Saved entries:
────────────────────────────────────────

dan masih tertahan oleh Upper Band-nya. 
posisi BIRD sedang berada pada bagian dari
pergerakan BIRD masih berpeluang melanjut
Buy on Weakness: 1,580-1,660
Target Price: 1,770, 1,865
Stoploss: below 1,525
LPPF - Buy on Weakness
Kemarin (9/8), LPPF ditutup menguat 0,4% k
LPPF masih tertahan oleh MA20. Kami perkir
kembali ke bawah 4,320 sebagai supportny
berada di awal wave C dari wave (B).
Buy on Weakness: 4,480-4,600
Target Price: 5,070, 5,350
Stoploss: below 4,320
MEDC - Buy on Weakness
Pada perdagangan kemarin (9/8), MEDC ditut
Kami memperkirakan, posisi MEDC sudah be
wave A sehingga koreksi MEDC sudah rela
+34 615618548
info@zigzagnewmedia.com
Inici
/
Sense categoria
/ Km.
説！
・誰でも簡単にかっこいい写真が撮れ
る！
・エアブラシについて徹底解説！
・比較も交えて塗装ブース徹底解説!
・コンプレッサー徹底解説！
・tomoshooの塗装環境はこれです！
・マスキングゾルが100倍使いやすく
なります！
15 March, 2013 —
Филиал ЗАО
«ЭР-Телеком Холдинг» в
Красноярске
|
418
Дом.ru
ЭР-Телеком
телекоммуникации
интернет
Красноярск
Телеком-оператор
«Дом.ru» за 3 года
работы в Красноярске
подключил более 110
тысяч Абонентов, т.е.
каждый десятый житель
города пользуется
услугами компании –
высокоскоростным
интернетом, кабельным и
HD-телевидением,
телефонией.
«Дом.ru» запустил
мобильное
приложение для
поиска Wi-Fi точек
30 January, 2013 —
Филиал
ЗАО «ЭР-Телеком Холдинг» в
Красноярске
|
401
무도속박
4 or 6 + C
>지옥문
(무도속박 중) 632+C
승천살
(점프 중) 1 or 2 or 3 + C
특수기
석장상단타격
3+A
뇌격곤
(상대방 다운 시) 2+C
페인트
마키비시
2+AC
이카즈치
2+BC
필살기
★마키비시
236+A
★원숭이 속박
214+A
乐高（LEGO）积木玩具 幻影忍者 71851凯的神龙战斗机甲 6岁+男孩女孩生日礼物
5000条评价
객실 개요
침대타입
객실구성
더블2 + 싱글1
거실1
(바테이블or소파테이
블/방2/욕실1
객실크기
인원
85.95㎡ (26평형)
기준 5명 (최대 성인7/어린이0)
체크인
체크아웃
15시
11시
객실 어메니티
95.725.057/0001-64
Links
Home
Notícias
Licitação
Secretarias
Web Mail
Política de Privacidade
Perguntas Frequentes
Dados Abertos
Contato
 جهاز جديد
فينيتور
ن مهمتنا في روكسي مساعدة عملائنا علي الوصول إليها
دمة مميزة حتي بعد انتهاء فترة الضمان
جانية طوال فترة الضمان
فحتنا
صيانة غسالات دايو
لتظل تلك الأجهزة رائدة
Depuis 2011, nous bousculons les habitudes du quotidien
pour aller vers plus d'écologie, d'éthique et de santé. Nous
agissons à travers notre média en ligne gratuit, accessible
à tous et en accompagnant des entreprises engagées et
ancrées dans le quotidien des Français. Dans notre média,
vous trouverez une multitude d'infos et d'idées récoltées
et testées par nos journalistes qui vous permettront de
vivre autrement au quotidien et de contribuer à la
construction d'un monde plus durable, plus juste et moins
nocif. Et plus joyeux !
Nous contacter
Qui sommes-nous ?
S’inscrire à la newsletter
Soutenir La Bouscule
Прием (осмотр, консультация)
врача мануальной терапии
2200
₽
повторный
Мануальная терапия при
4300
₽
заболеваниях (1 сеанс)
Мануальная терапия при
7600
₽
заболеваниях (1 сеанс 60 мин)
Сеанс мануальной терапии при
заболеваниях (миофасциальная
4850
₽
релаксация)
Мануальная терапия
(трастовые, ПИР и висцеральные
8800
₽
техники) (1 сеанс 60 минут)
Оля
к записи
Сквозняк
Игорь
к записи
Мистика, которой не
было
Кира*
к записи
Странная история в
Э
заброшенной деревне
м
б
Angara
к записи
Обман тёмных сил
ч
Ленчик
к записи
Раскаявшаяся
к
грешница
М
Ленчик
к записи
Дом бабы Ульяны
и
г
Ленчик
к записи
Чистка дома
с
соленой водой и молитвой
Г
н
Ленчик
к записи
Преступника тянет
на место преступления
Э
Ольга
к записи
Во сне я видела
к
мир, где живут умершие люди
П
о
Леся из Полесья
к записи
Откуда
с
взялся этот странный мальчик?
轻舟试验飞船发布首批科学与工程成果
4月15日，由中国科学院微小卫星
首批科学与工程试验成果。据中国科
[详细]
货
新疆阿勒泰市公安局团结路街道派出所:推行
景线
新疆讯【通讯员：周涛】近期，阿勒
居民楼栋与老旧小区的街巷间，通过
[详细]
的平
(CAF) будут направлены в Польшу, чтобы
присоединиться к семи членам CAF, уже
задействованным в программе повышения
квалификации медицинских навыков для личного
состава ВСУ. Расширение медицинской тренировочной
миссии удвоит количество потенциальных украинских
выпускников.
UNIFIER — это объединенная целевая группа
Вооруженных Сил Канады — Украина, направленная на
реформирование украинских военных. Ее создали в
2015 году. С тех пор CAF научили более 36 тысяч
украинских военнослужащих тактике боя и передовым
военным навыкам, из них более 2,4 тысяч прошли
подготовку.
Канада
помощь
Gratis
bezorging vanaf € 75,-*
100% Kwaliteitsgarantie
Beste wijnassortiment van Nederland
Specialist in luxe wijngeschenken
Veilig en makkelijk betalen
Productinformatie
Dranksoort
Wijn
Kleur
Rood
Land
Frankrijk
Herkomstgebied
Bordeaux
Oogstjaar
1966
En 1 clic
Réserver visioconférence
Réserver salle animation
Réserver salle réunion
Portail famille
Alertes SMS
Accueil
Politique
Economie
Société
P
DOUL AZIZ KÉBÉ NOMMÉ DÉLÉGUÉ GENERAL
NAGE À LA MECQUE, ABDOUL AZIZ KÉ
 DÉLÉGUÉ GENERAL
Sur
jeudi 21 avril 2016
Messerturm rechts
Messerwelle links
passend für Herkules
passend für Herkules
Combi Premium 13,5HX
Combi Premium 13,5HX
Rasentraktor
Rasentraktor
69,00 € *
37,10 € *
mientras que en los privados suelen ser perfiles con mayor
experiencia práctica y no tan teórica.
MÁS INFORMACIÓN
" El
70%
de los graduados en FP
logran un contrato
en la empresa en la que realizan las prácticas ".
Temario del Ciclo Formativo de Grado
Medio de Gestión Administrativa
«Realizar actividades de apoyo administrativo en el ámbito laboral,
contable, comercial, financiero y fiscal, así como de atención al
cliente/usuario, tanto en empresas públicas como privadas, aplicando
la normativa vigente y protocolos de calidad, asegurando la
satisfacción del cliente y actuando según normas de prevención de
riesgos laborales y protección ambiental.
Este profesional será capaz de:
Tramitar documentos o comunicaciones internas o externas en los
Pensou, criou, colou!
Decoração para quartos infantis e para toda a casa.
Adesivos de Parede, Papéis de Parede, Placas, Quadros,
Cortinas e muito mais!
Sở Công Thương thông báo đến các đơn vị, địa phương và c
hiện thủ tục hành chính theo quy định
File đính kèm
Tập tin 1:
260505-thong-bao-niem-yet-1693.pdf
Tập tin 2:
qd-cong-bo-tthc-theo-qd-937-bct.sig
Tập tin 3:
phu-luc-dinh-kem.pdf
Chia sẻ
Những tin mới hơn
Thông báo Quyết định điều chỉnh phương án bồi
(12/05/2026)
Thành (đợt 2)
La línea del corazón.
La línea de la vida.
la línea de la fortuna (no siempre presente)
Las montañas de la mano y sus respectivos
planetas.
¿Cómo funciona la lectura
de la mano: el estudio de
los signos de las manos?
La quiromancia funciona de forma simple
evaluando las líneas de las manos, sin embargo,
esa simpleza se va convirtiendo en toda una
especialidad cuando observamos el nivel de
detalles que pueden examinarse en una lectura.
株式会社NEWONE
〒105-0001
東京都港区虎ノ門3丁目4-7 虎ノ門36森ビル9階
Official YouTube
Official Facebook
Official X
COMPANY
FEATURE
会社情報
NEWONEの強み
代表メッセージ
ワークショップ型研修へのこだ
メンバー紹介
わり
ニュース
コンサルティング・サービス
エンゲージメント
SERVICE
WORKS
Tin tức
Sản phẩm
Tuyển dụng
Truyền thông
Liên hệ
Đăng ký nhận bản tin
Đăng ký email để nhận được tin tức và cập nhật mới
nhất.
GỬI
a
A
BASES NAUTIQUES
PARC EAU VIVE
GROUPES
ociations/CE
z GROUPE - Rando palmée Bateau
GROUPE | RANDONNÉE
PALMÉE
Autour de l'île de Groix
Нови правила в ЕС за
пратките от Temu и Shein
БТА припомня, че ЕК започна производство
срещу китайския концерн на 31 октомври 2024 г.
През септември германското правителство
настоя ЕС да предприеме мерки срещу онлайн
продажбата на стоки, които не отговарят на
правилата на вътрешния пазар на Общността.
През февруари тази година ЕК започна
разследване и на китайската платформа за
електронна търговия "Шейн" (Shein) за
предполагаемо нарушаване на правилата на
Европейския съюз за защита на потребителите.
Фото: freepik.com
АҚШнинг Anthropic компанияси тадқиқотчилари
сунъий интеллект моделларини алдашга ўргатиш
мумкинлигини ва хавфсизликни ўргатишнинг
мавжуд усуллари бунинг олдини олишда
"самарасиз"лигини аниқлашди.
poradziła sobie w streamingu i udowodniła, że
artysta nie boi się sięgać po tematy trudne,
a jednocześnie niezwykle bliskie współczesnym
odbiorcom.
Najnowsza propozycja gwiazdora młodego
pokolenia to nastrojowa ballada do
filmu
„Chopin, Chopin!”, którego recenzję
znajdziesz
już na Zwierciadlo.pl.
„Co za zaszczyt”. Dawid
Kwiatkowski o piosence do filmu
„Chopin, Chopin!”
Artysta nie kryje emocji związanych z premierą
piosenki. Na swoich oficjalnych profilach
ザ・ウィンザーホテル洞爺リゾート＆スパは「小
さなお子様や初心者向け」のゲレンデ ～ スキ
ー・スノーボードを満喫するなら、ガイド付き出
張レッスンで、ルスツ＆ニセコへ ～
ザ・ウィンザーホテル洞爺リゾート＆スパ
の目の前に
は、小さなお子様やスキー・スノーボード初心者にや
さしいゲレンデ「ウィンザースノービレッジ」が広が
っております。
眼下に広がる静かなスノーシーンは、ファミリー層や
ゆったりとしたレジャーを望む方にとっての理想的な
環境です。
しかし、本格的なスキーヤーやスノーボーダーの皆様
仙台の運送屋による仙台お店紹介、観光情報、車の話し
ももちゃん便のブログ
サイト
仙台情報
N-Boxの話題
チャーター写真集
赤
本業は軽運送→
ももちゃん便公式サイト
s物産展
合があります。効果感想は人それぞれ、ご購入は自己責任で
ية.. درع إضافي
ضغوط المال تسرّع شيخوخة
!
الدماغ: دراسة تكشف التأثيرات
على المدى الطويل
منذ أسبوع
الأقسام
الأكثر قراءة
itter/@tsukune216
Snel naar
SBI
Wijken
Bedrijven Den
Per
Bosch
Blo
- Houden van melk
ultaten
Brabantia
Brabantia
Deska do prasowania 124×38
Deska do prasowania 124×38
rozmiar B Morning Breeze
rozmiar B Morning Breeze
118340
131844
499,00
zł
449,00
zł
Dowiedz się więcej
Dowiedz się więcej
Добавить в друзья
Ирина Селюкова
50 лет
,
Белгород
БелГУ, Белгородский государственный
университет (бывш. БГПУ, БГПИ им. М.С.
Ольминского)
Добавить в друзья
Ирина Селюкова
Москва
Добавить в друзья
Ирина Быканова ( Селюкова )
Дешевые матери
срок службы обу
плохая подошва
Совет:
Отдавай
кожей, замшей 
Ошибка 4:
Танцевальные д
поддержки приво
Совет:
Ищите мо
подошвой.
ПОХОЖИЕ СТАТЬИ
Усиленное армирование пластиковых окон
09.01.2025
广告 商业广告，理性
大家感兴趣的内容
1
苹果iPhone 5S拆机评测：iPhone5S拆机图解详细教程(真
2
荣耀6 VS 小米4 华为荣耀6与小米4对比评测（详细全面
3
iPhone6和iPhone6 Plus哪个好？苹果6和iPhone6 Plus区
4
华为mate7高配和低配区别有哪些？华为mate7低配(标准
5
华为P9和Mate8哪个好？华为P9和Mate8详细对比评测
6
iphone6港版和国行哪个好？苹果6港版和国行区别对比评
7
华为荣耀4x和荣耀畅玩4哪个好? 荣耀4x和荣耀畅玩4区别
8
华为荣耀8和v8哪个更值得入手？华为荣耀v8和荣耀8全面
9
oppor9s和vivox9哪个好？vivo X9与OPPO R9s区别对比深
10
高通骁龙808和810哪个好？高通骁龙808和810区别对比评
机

────────────────────────────────────────

(REQUIRED WORK): Starting at the first line of the data above, please restate word for word every line up to and including the one that holds "Target Price: 5,070, 5,350", and add nothing else.

(OUTPUT FOR THIS EXERCISE):
dan masih tertahan oleh Upper Band-nya. 
posisi BIRD sedang berada pada bagian dari
pergerakan BIRD masih berpeluang melanjut
Buy on Weakness: 1,580-1,660
Target Price: 1,770, 1,865
Stoploss: below 1,525
LPPF - Buy on Weakness
Kemarin (9/8), LPPF ditutup menguat 0,4% k
LPPF masih tertahan oleh MA20. Kami perkir
kembali ke bawah 4,320 sebagai supportny
berada di awal wave C dari wave (B).
Buy on Weakness: 4,480-4,600
Target Price: 5,070, 5,350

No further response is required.